*Given entries*.
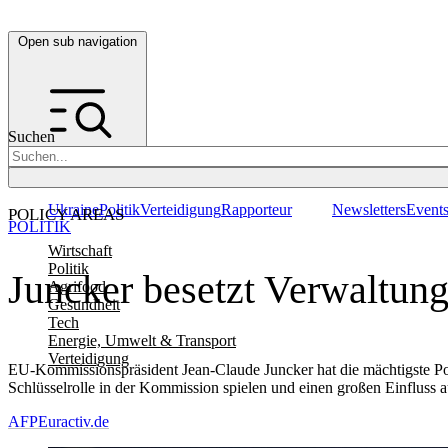
Open sub navigation
Suchen
Ukraine
Politik
Verteidigung
Rapporteur
Newsletters
Event
POLICY AREAS
POLITIK
Wirtschaft
Politik
Juncker besetzt Verwaltun
Agrifood
Gesundheit
Tech
Energie, Umwelt & Transport
Verteidigung
EU-Kommissionspräsident Jean-Claude Juncker hat die mächtigste Posi
Schlüsselrolle in der Kommission spielen und einen großen Einfluss 
AFP
Euractiv.de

*Prompt*.
Copy each line in the entries above where the word "Juncker" shows up.

*Worked solution*.
Juncker besetzt Verwaltun
EU-Kommissionspräsident Jean-Claude Juncker hat die mächtigste Posi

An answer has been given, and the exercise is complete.